Transcribe the records below word for word, leaving every picture out.

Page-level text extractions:
____

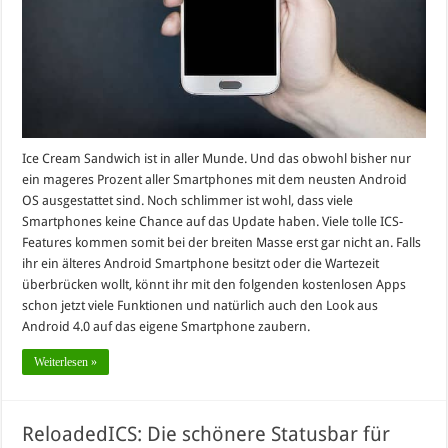
Ice Cream Sandwich ist in aller Munde. Und das obwohl bisher nur
ein mageres Prozent aller Smartphones mit dem neusten Android
OS ausgestattet sind. Noch schlimmer ist wohl, dass viele
Smartphones keine Chance auf das Update haben. Viele tolle ICS-
Features kommen somit bei der breiten Masse erst gar nicht an. Falls
ihr ein älteres Android Smartphone besitzt oder die Wartezeit
überbrücken wollt, könnt ihr mit den folgenden kostenlosen Apps
schon jetzt viele Funktionen und natürlich auch den Look aus
Android 4.0 auf das eigene Smartphone zaubern.
Weiterlesen »
ReloadedICS: Die schönere Statusbar für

____

[WRITTEN REPLY]
Ice Cream Sandwich ist in aller Munde. Und das obwohl bisher nur
ein mageres Prozent aller Smartphones mit dem neusten Android
OS ausgestattet sind. Noch schlimmer ist wohl, dass viele
Smartphones keine Chance auf das Update haben. Viele tolle ICS-
Features kommen somit bei der breiten Masse erst gar nicht an. Falls
ihr ein älteres Android Smartphone besitzt oder die Wartezeit
überbrücken wollt, könnt ihr mit den folgenden kostenlosen Apps
schon jetzt viele Funktionen und natürlich auch den Look aus
Android 4.0 auf das eigene Smartphone zaubern.
Weiterlesen »
ReloadedICS: Die schönere Statusbar für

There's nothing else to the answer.